In statistics and machine learning, the distribution is usually unknown. We only have a finite i.i.d. sample

\mathcal{D}=\{(x_1,y_1),(x_2,y_2),\dots,(x_n,y_n)\}.

From this sample we train an estimator $\hat f_{\mathcal D}(x)$ , hoping that it is close to the unknown function $f(x)=\mathbb{E}[Y\mid X=x]$ .

Since the training set $\mathcal D$ is random, the fitted model $\hat f_{\mathcal D}(x)$ is also random. So when we judge a model, we should not look at one training set alone. We also ask how it behaves over repeated samples from the same data-generating process.

4. Bias-variance decomposition

Suppose the true relation is

Y=f(x)+\epsilon,

where $f(x)=\mathbb{E}[Y\mid X=x]$ is the best possible prediction, and $\epsilon$ is noise with $\mathbb{E}[\epsilon]=0$ and $\operatorname{Var}(\epsilon)=\sigma^2$ .

At a fixed test point $x$ , let $\hat f(x)$ be the predictor trained from a random data set $\mathcal D$ . The expected test error is

\operatorname{Err}(x) =\mathbb{E}_{\mathcal D,\epsilon}\left[(Y-\hat f(x))^2\right].

Add and subtract $\mathbb{E}_{\mathcal D}[\hat f(x)]$ and $f(x)$ :

\begin{aligned} \operatorname{Err}(x) &=\mathbb{E}\left[(f(x)+\epsilon-\hat f(x))^2\right] \\ &=\mathbb{E}\left[ \Big((f(x)-\mathbb{E}[\hat f(x)]) +(\mathbb{E}[\hat f(x)]-\hat f(x)) +\epsilon\Big)^2 \right]. \end{aligned}

After expanding, the cross terms have expectation $0$ : the noise has mean $0$ , it is independent of the fitted model, and $\mathbb{E}[\mathbb{E}[\hat f(x)]-\hat f(x)]=0$ . Hence

\operatorname{Err}(x) =\underbrace{(f(x)-\mathbb{E}[\hat f(x)])^2}_{\text{bias}^2} +\underbrace{\mathbb{E}\left[(\hat f(x)-\mathbb{E}[\hat f(x)])^2\right]}_{\text{variance}} +\underbrace{\sigma^2}_{\text{irreducible error}}.
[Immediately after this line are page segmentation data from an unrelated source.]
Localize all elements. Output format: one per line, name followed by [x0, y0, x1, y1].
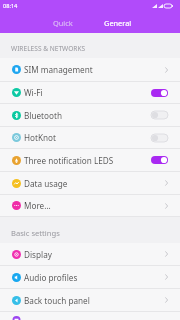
button[interactable]: Display — [0, 243, 180, 266]
button[interactable]: SIM management — [0, 58, 180, 82]
staticText: Quick — [53, 18, 73, 28]
staticText: Basic settings — [11, 228, 60, 238]
button[interactable]: Quick — [35, 13, 90, 33]
staticText: WIRELESS & NETWORKS — [11, 44, 86, 53]
staticText: Audio profiles — [24, 272, 165, 283]
button[interactable]: Bluetooth — [0, 104, 180, 127]
staticText: 08:14 — [3, 2, 18, 10]
button[interactable]: HotKnot — [0, 127, 180, 149]
staticText: Three notification LEDS — [24, 155, 151, 166]
staticText: Display — [24, 249, 165, 260]
staticText: Back touch panel — [24, 295, 165, 306]
staticText: Data usage — [24, 178, 165, 189]
staticText: More... — [24, 200, 165, 211]
staticText: Bluetooth — [24, 110, 151, 121]
button[interactable]: Storage — [0, 312, 180, 320]
staticText: Wi-Fi — [24, 87, 151, 98]
staticText: General — [104, 18, 132, 28]
button[interactable]: Back touch panel — [0, 289, 180, 312]
button[interactable]: Wi-Fi — [0, 82, 180, 104]
staticText: SIM management — [24, 64, 165, 75]
button[interactable]: Data usage — [0, 172, 180, 195]
button[interactable]: More... — [0, 195, 180, 217]
staticText: HotKnot — [24, 132, 151, 143]
button[interactable]: Three notification LEDS — [0, 149, 180, 172]
button[interactable]: General — [90, 13, 145, 33]
button[interactable]: Audio profiles — [0, 266, 180, 289]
The terms have simple meanings.

The bias is $\mathbb{E}[\hat f(x)]-f(x)$ . Large bias means the model is too limited on average. For example, a linear model may miss a nonlinear curve. This is underfitting.
The variance is $\operatorname{Var}(\hat f(x))$ . Large variance means the fitted model changes a lot when the training data changes. This is overfitting.
The irreducible error $\sigma^2$ is the noise in the data. No prediction rule can remove it.

Making a model more complex often lowers bias but raises variance. A good model is one that keeps the sum $\text{Bias}^2+\text{Variance}$ small.

End-of-chapter checklist

The original problems and solutions in this chapter come from the corresponding TeX source file.
You can first read only the problem boxes, write down the key identities, and then open the proofs or solutions.
If a result uses independence, countable additivity, a change of variables, or a moment condition, it is worth marking that point explicitly.